== Exercise material ==

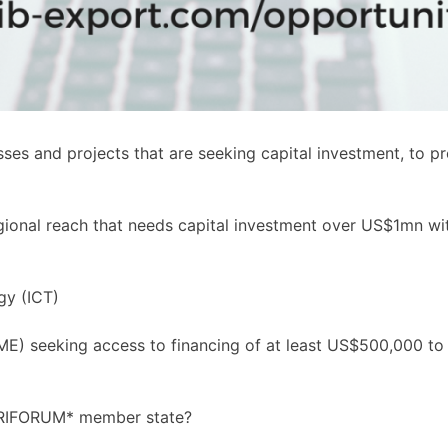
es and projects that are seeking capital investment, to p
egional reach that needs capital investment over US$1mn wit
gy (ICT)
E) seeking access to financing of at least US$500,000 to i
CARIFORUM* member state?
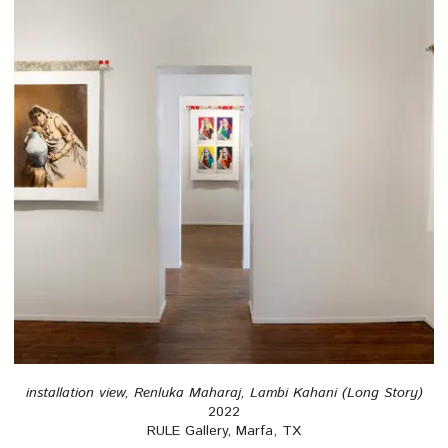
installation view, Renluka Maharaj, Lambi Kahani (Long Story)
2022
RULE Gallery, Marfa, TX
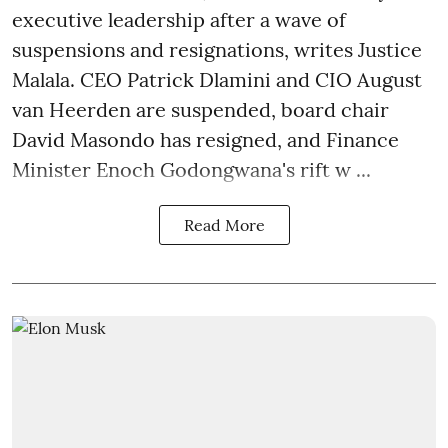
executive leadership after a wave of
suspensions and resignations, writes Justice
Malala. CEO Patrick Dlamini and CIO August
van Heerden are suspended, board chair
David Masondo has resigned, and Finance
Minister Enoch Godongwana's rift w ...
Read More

===
== Exercise material ==

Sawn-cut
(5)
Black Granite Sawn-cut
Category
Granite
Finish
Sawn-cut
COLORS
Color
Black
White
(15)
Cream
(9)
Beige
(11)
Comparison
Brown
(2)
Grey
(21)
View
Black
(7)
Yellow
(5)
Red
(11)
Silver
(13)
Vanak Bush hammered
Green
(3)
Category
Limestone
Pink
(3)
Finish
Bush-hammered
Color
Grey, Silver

===
== Exercise material ==

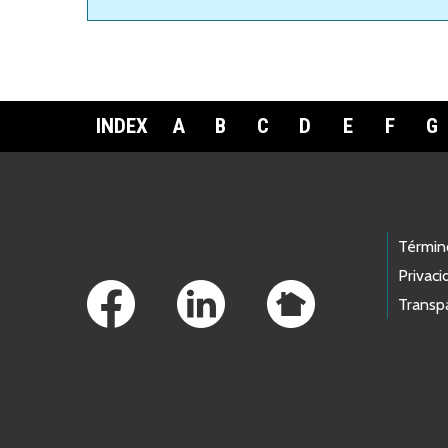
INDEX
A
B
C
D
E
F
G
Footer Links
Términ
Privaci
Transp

===

■ Description of the task ■
Select all lines with the word "investment" from the entries above.

■ Result ■
es and projects that are seeking capital investment, to p
egional reach that needs capital investment over US$1mn wit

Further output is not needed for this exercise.